Per questo la scuola boccia e punisce l’inadempienza: nella vita non ci può essere inadempienza o una parziale adempienza: bisogna correre e non aspettare che piovano fondi salvagent

Non è nascondendo la polvere sotto il tappeto,non è giocando a un noi contro di voi che si risolvono le situazioni: il noi contro di voi si esaurisce lì, fuori da lì c’è una realtà in cui non conta il quartiere di appartenenza ma le competenze che uno dimostra di avere.

Se così non fosse, sarebbe una tragedia.

Sconosciuti

Ci sono ragazzi del CEP di cui non si parla mai: quelli che si sono diplomati al Lanfranconi o al Calvino, quelli che si stanno diplomando al Gobetti e al Rosselli.

Ce ne sono altri che hanno scelto le scuole professionali, il Bergese per esempio, e oggi c’è chi si gestisce un bar a Multedo.

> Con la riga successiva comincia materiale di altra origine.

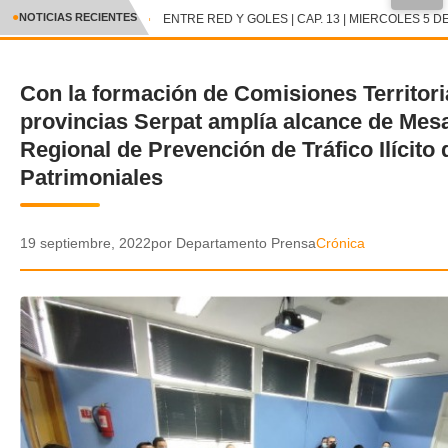
●
NOTICIAS RECIENTES
ENTRE RED Y GOLES | CAP. 13 | MIERCOLES 5 DE
CRÓNICA
Con la formación de Comisiones Territori
✕
DEPORTES
provincias
Serpat
amplía alcance
de
Mes
ENTRETENIMIENTO Y CULTURA
Regional
de
Prevención de Tráfico Ilícito
Patrimoniales
POLICIAL
POLÍTICA
19 septiembre, 2022
por Departamento Prensa
Crónica
AUDIOS
VIDEOS
GALERIA DE FOTOS
APP MÓVIL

Poi c’è chi vive in condizioni estreme; in questo caso sopravvivi solo se sei intelligente o se sei veloce. Però ci sono persone che non riescono a fuggire neppure se sono intelligenti o veloci: un minore italiano non può espatriare come un guineano; in Europa, eccezion fatta per l’Albania, un ragazzino in fuga è un cerbiatto braccato da cani che, nella migliore delle ipotesi, viene riconsegnato alla famiglia, nella peggiore direttamente alla comunità, tante volte, soccombe.

E molto spesso, troppo spesso, si trova a delinquere: per quanto sia maledettamente rischioso, è l’unica soluzione immediata.

 

Era questo il senso delle mie parole sul quotidiano Repubblica, non c’erano critiche né buonismo né altri significati.